The organization’s teamwork and diversity impressed the 22-member selection committee that evaluated the 47 Washington-area applicants, said Taylor Pochekailo, program coordinator for the Center for Nonprofit Advancement, which oversees the award program.
“It’s an amazing thing when you walk into an organization and all different backgrounds, ages, ethnicities and genders are apparent,” Pochekailo said. “You saw it not only in who worked there, but in who they catered to.”
The Child Resource Center, which operates on a $2 million budget, will use the grant to support its programs, Worshtil said.
“Our programs are in such demand, we’re just scrambling to meet the needs in the community,” she said.
The center annually serves about 130 adults at the family support center and about 150 pregnant women and new moms in addition to all licensed home day-cares and day-care centers in the state, Worshtil said.
The center applied for the award by answering in-depth questions about its fiscal and financial policies, its strategic plan, and the diversity of its staffing, and then undergoing a visit from the selection committee. The center applied last year and made it through the first round before being eliminated, Worshtil said.
“You see a program that follows all the policies and procedures,” said Liliana Janssen-Checa, the director of the center’s Healthy Families Prince George’s program. “We’re out in the community, and we do things the right way.”
Healthy Families Prince George’s assigns support workers to meet weekly with at-risk pregnant women who are younger than 25 and will be first-time mothers, Janssen-Checa said. The program, which served more than 160 families last year, educates families about prenatal doctors’ visits, child nutrition, immunizations, and parent-child bonding.

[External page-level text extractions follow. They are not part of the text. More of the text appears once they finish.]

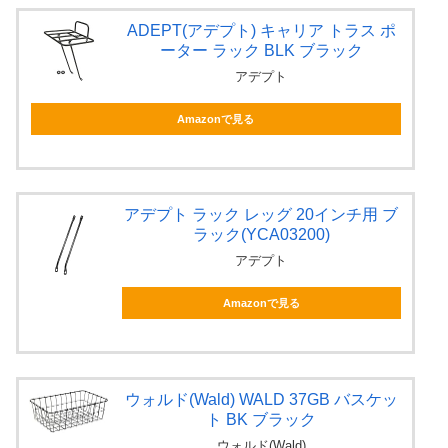
ADEPT(アデプト) キャリア トラス ポ
ーター ラック BLK ブラック
アデプト
Amazonで見る
アデプト ラック レッグ 20インチ用 ブ
ラック(YCA03200)
アデプト
Amazonで見る
ウォルド(Wald) WALD 37GB バスケッ
ト BK ブラック
ウォルド(Wald)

The Langley Park family support center provides people, including many immigrants like Casaro-Hall, the opportunity to learn English, to study for their General Education Diploma, and to put their children in a child development program, Worshtil said.
Its child-care resource center offers continuing education for child-care providers and information for parents interested in finding a provider.
But the Child Resource Center won’t be satisfied with this honor.
“We keep improving,” Worshtil said. “We’re very open to change, and an organization has to be. In this economy, you have to be able to adjust to less income and more demand.”